Available data: Begin

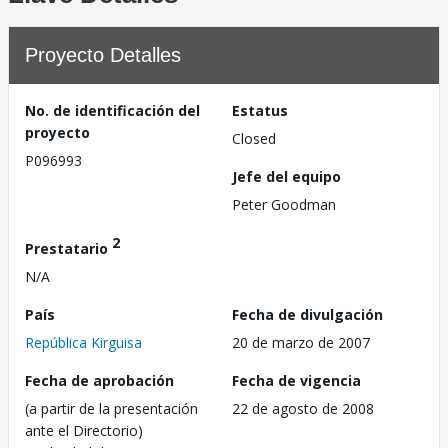
Proyecto Detalles
No. de identificación del
Estatus
proyecto
Closed
P096993
Jefe del equipo
Peter Goodman
2
Prestatario
N/A
País
Fecha de divulgación
República Kirguisa
20 de marzo de 2007
Fecha de aprobación
Fecha de vigencia
(a partir de la presentación
22 de agosto de 2008
ante el Directorio)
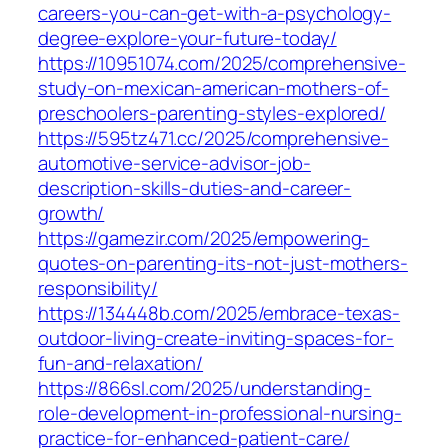
careers-you-can-get-with-a-psychology-
degree-explore-your-future-today/
https://10951074.com/2025/comprehensive-
study-on-mexican-american-mothers-of-
preschoolers-parenting-styles-explored/
https://595tz471.cc/2025/comprehensive-
automotive-service-advisor-job-
description-skills-duties-and-career-
growth/
https://gamezir.com/2025/empowering-
quotes-on-parenting-its-not-just-mothers-
responsibility/
https://134448b.com/2025/embrace-texas-
outdoor-living-create-inviting-spaces-for-
fun-and-relaxation/
https://866sl.com/2025/understanding-
role-development-in-professional-nursing-
practice-for-enhanced-patient-care/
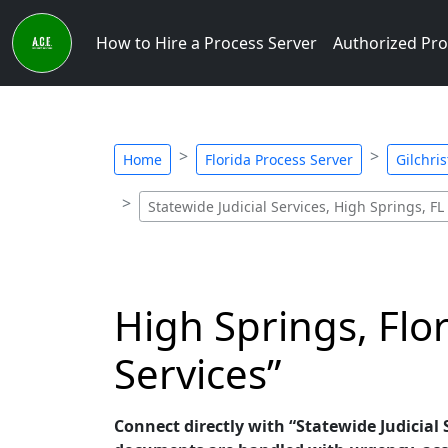
How to Hire a Process Server
Authorized Pro
Home
Florida Process Server
Gilchri
Statewide Judicial Services, High Springs, FL
High Springs, Flor
Services”
Connect directly with “Statewide Judicial S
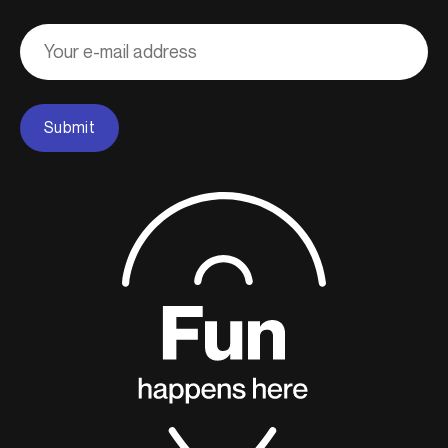
Adresse
courriel
Submit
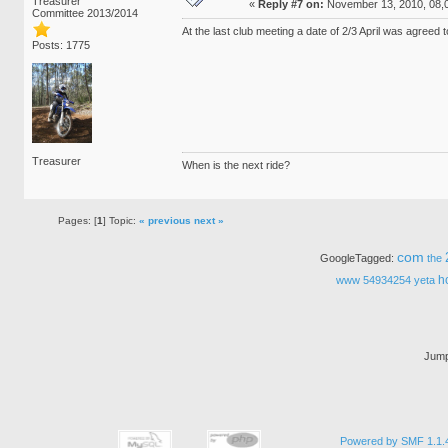
Treasurer
«
Reply #7 on:
November 13, 2010, 08,
Committee 2013/2014
At the last club meeting a date of 2/3 April was agreed
Posts: 1775
Treasurer
When is the next ride?
Pages: [
1
] Topic:
« previous
next »
com
GoogleTagged:
the
h
www
54934254
yeta
Jump
Powered by SMF 1.1.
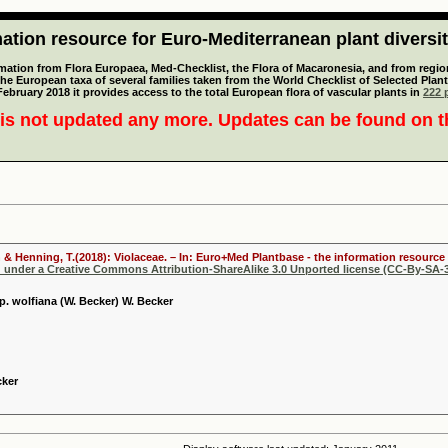
tion resource for Euro-Mediterranean plant diversi
mation from Flora Europaea, Med-Checklist, the Flora of Macaronesia, and from regiona
 the European taxa of several families taken from the World Checklist of Selected P
 February 2018 it provides access to the total European flora of vascular plants in
222 p
is not updated any more. Updates can be found on 
 & Henning, T.(2018): Violaceae. – In: Euro+Med Plantbase - the information resource 
d under a Creative Commons Attribution-ShareAlike 3.0 Unported license (CC-By-SA-3
p. wolfiana (W. Becker) W. Becker
cker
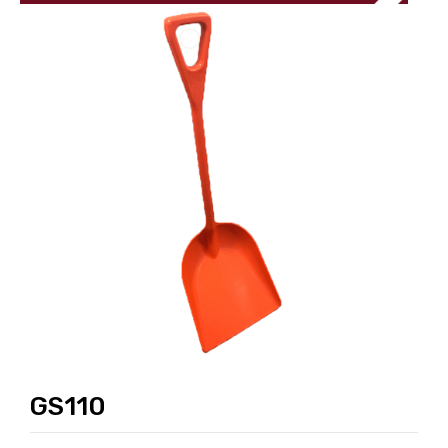
GS110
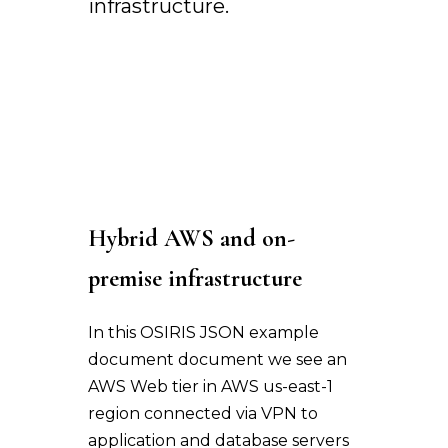
infrastructure.
Hybrid AWS and on-
premise infrastructure
In this OSIRIS JSON example
document document we see an
AWS Web tier in AWS us-east-1
region connected via VPN to
application and database servers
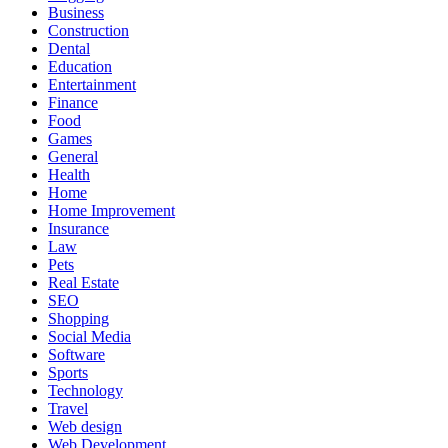
Business
Construction
Dental
Education
Entertainment
Finance
Food
Games
General
Health
Home
Home Improvement
Insurance
Law
Pets
Real Estate
SEO
Shopping
Social Media
Software
Sports
Technology
Travel
Web design
Web Development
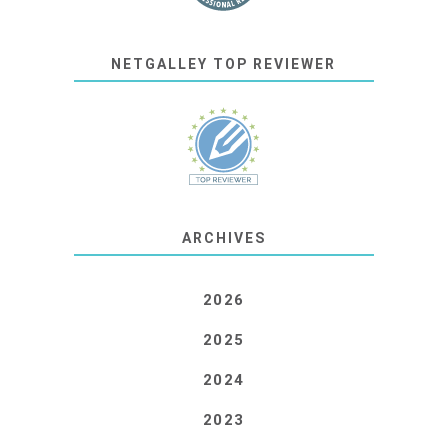
NETGALLEY TOP REVIEWER
ARCHIVES
2026
2025
2024
2023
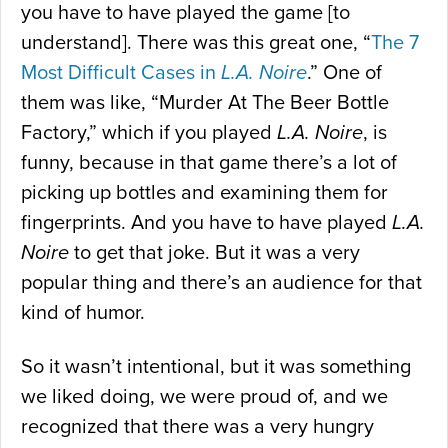
you have to have played the game [to
understand]. There was this great one, “
The 7
Most Difficult Cases in
L.A. Noire
.” One of
them was like, “Murder At The Beer Bottle
Factory,” which if you played
L.A. Noire
, is
funny, because in that game there’s a lot of
picking up bottles and examining them for
fingerprints. And you have to have played
L.A.
Noire
to get that joke. But it was a very
popular thing and there’s an audience for that
kind of humor.
So it wasn’t intentional, but it was something
we liked doing, we were proud of, and we
recognized that there was a very hungry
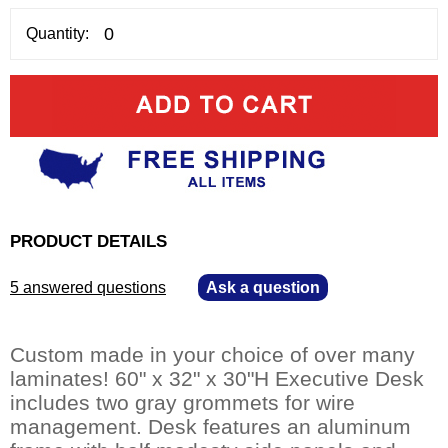
Quantity:
PRODUCT DETAILS
5 answered questions
—
Ask a question
Custom made in your choice of over many
laminates! 60" x 32" x 30"H Executive Desk
includes two gray grommets for wire
management. Desk features an aluminum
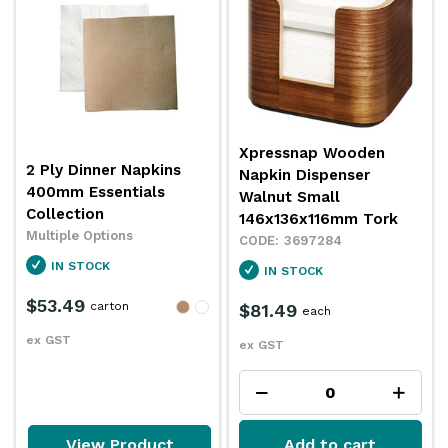
Xpressnap Wooden
2 Ply Dinner Napkins
Napkin Dispenser
400mm Essentials
Walnut Small
Collection
146x136x116mm Tork
Multiple Options
3697284
IN STOCK
IN STOCK
$53.49
carton
$81.49
each
ex GST
ex GST
View Product
Add to cart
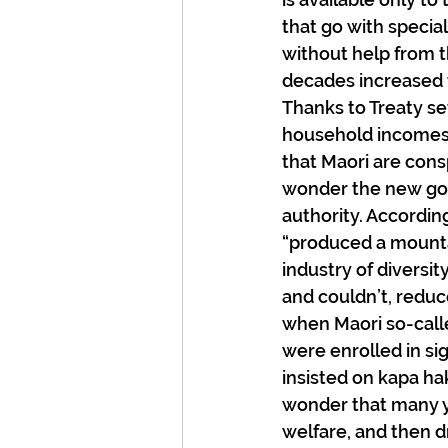
that go with specia
without help from t
decades increased t
Thanks to Treaty se
household incomes 
that Maori are cons
wonder the new gov
authority. Accordin
“produced a mountai
industry of diversity
and couldn’t, reduce
when Maori so-call
were enrolled in si
insisted on kapa ha
wonder that many y
welfare, and then dr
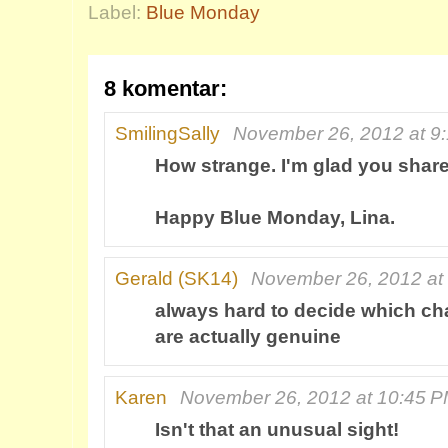
Label:
Blue Monday
8 komentar:
SmilingSally
November 26, 2012 at 9
How strange. I'm glad you share
Happy Blue Monday, Lina.
Gerald (SK14)
November 26, 2012 at
always hard to decide which cha
are actually genuine
Karen
November 26, 2012 at 10:45 
Isn't that an unusual sight!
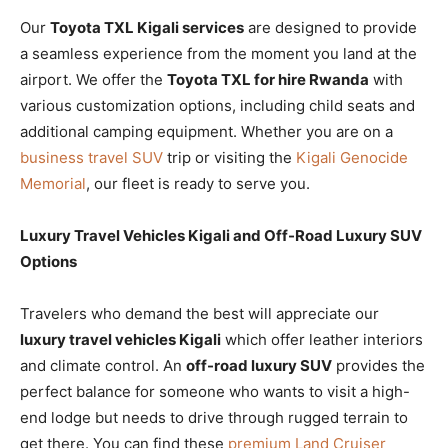
Our
Toyota TXL Kigali services
are designed to provide
a seamless experience from the moment you land at the
airport. We offer the
Toyota TXL for hire Rwanda
with
various customization options, including child seats and
additional camping equipment. Whether you are on a
business travel SUV
trip or visiting the
Kigali Genocide
Memorial
, our fleet is ready to serve you.
Luxury Travel Vehicles Kigali and Off-Road Luxury SUV
Options
Travelers who demand the best will appreciate our
luxury travel vehicles Kigali
which offer leather interiors
and climate control. An
off-road luxury SUV
provides the
perfect balance for someone who wants to visit a high-
end lodge but needs to drive through rugged terrain to
get there. You can find these
premium Land Cruiser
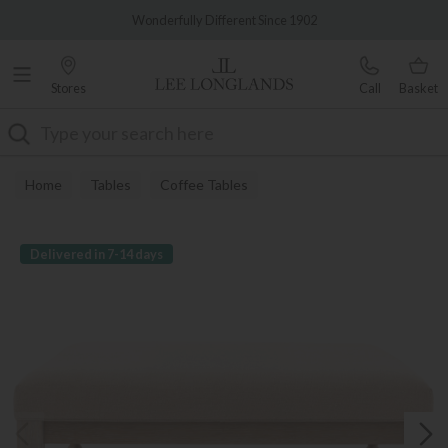
Famous White Glove Delivery
Wonderfully Different Since 1902
Stores
Call
Basket
Search
Home
Tables
Coffee Tables
Delivered in 7-14 days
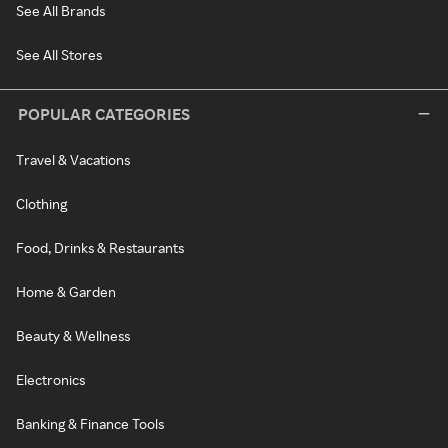
See All Brands
See All Stores
POPULAR CATEGORIES
Travel & Vacations
Clothing
Food, Drinks & Restaurants
Home & Garden
Beauty & Wellness
Electronics
Banking & Finance Tools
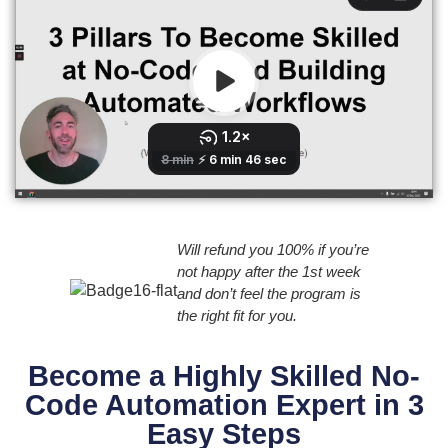
Will refund you 100% if you’re
not happy after the 1st week
and don’t feel the program is
the right fit for you.
Become a Highly Skilled No-
Code Automation Expert in 3
Easy Steps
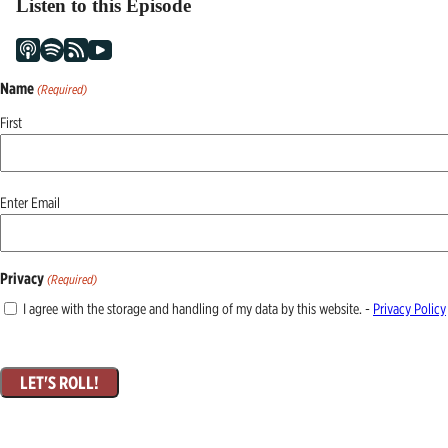
Listen to this Episode
Name
(Required)
First
Email
Enter Email
(Required)
Privacy
(Required)
I agree with the storage and handling of my data by this website. -
Privacy Policy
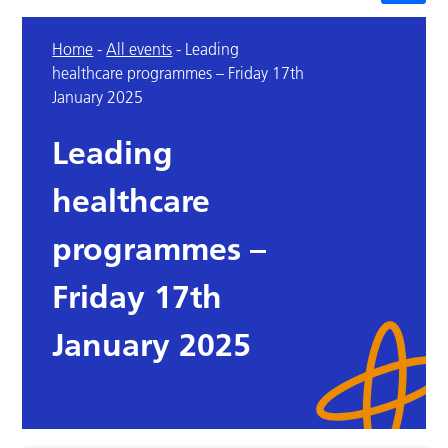
Home
-
All events
-
Leading
healthcare programmes – Friday 17th
January 2025
Leading
healthcare
programmes –
Friday 17th
January 2025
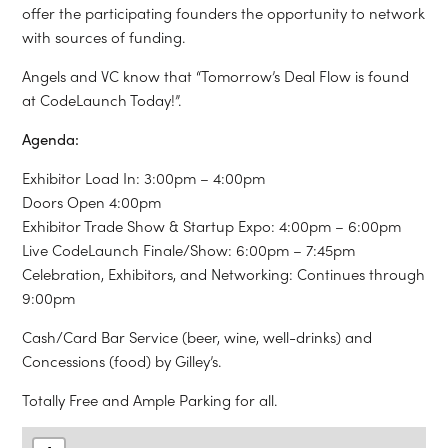
offer the participating founders the opportunity to network
with sources of funding.
Angels and VC know that “Tomorrow’s Deal Flow is found
at CodeLaunch Today!”.
Agenda:
Exhibitor Load In: 3:00pm – 4:00pm
Doors Open 4:00pm
Exhibitor Trade Show & Startup Expo: 4:00pm – 6:00pm
Live CodeLaunch Finale/Show: 6:00pm – 7:45pm
Celebration, Exhibitors, and Networking: Continues through
9:00pm
Cash/Card Bar Service (beer, wine, well-drinks) and
Concessions (food) by Gilley’s.
Totally Free and Ample Parking for all.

Available data: End

Filter the data, keeping only the lines that contain "from".

mation from Flora Europaea, Med-Checklist, the Flora of Macaronesia, and from regiona
 the European taxa of several families taken from the World Checklist of Selected P
without help from t
a seamless experience from the moment you land at the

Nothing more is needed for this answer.